Thursday, August 15, 2024



Stranded assets are not the answer

The power cartel's systematic underinvestment in generation has given us another electricity crisis, and the climate-denying government is using this to push its dirty solutions: new fossil generation, with an LNG import terminal to ensure there is enough gas. Which probably looks very attractive as a temporary stopgap measure. The problem is that once the current crisis is over, the investment in that stopgap measure will effectively be a stranded asset - making it a hugely expensive "solution" to a temporary problem.

Even the polluter lobby seems to understand this, with Energy Resources Aotearoa demanding an "investment guarantee" - otherwise known as a subsidy - for a new thermal power plant. Meaning they know such a plant would have no future; that even if it could secure a supply of gas to keep it operating, the pipeline of consented wind and solar being built will rapidly drive it out of the market, meaning it won't have the usual payback period required for such an investment. Its basically not a commercially viable proposition, even allowing for fossil generation's role as the price-maker and the resulting windfall profits to the power cartel.

The equation for LNG is even worse. Imported LNG is roughly twice as expensive as domestic gas (US$12.37/MBTU = NZ$19.63/GJ, vs NZ$10.97/GJ for industrial users).Methanex, which uses 45% of all our gas, won't want to pay that. Neither will anyone else. The exception being electricity companies, who can pass on those prices and (due to the broken market pricing model) generate windfall profits from them. So it will drive up electricity prices for everyone, but because electricity is more efficient than gas for most uses, will also further drive electrification as well. So, an expensive import terminal to supply fuel to a dying industry, which will increase the speed of death of that industry. Only a fool would pay for it. Unfortunately, as their whole conversation around energy and climate change shows, we are currently governed by fools.

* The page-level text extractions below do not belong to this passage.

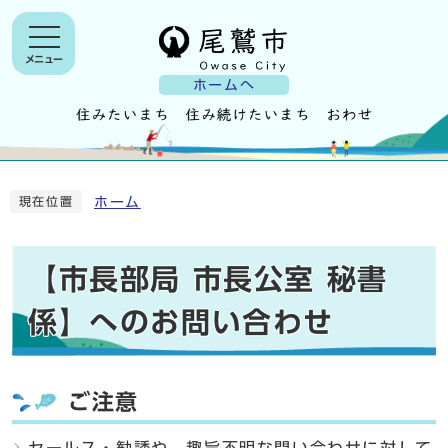
メニュー
ホームへ
ホーム
現在位置
【市長部局 市長公室 秘書
係】へのお問い合わせ
ご注意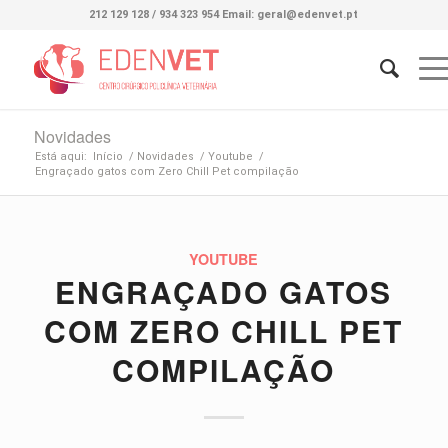
212 129 128 / 934 323 954 Email: geral@edenvet.pt
Novidades
Está aqui:
Início
/
Novidades
/
Youtube
/
Engraçado gatos com Zero Chill Pet compilação
YOUTUBE
ENGRAÇADO GATOS
COM ZERO CHILL PET
COMPILAÇÃO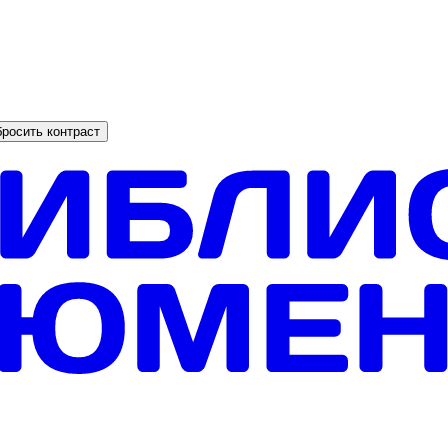
росить контраст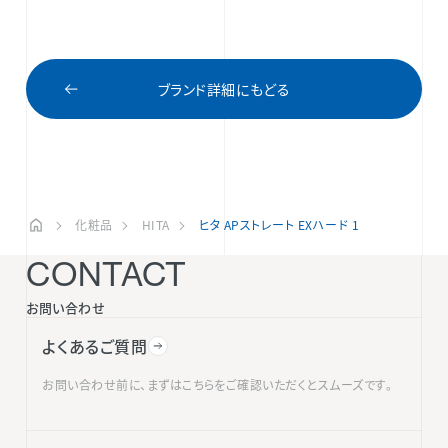
ブランド詳細にもどる
化粧品
HITA
ヒタ APストレート EXハード 1
CONTACT
お問い合わせ
よくあるご質問
お問い合わせ前に、まずはこちらをご確認いただくとスムーズです。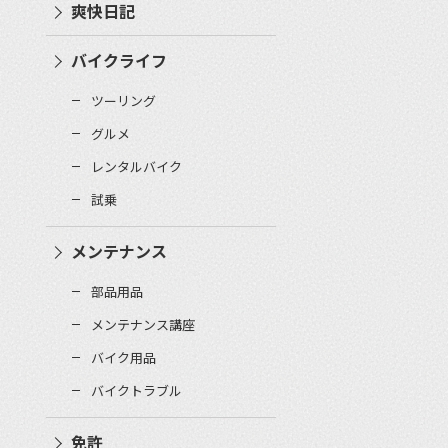
爽快日記
バイクライフ
ツーリング
グルメ
レンタルバイク
試乗
メンテナンス
部品用品
メンテナンス講座
バイク用品
バイクトラブル
免許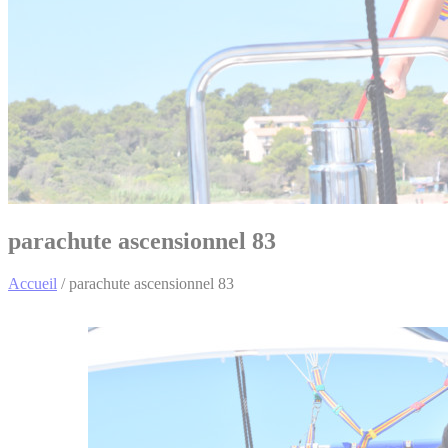
parachute ascensionnel 83
Accueil
/
parachute ascensionnel 83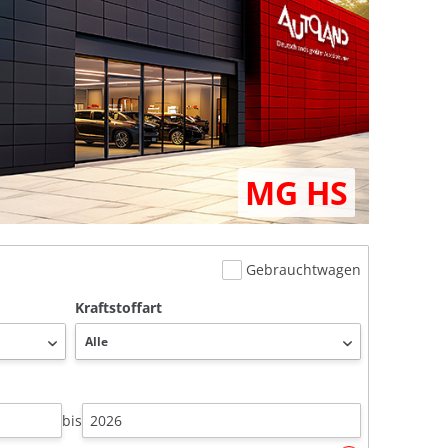
MG HS
Gebrauchtwagen
Kraftstoffart
bis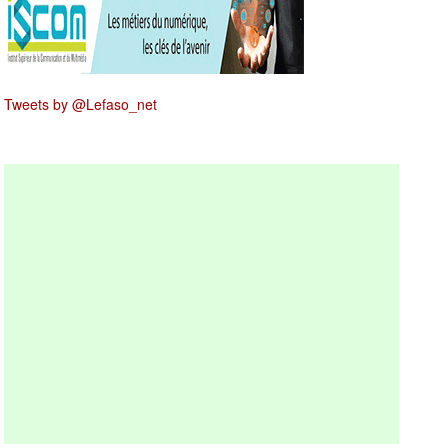
Tweets by @Lefaso_net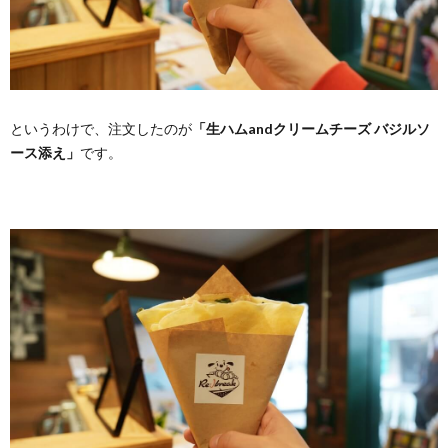
というわけで、注文したのが
「生ハムandクリームチーズ バジルソ
ース添え」
です。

If the government is going to subsidise or promote things to fix the underlying problems in the electricity industry, it could at least subsidise good things: renewables and batteries, or even baseload geothermal. These would increase electricity supply, lower electricity prices by driving fossil generation out of the market, and do so while not cooking the planet. But I guess none of that benefits the government's donors and cronies, so they'll be wasting money subsidising a polluting dying industry instead. But if they so so, the next government can and should repudiate their bullshit, and legislate to recover any wasted money.